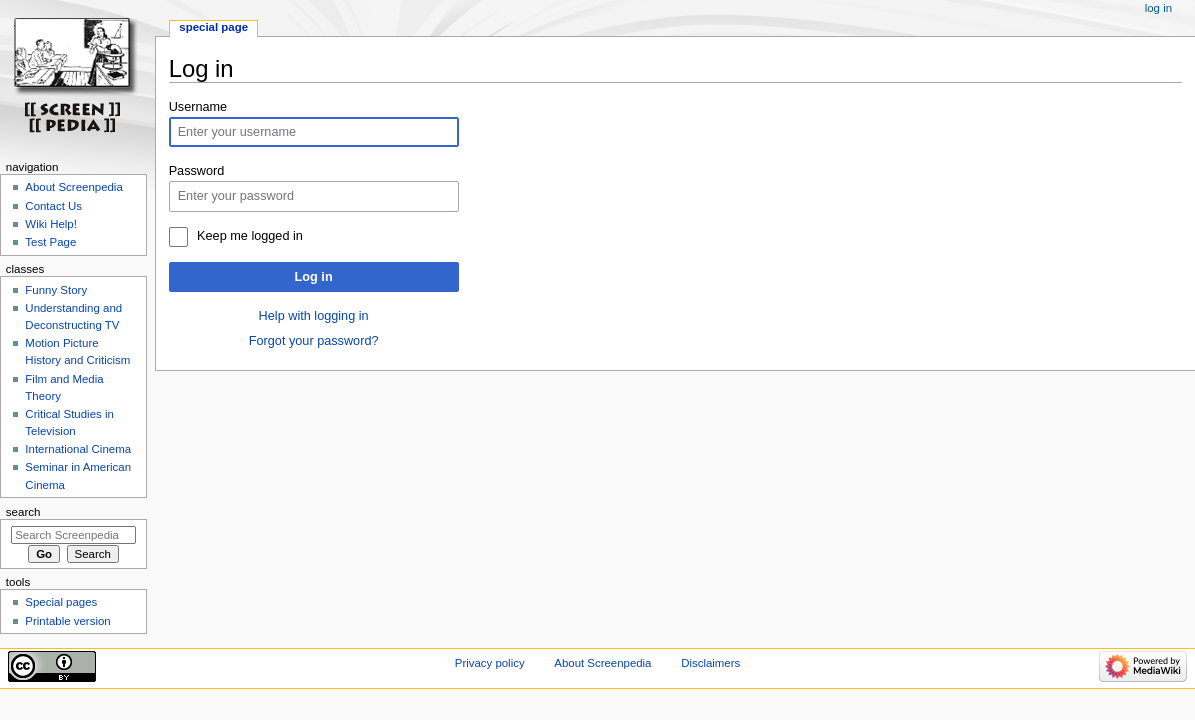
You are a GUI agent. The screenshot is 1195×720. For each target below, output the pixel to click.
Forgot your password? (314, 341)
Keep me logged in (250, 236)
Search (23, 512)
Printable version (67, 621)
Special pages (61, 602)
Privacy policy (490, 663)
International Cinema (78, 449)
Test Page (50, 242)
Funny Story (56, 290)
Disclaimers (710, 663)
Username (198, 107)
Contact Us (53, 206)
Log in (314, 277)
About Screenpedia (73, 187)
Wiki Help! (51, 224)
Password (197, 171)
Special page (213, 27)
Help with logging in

- - -

▶ **THE TASK**: Starting at the line that contains "Disclaimers (710, 663)", copy each line through the last one in the records, exactly, and output nothing else.

▶ **EXERCISE OUTPUT**:
Disclaimers (710, 663)
Username (198, 107)
Contact Us (53, 206)
Log in (314, 277)
About Screenpedia (73, 187)
Wiki Help! (51, 224)
Password (197, 171)
Special page (213, 27)
Help with logging in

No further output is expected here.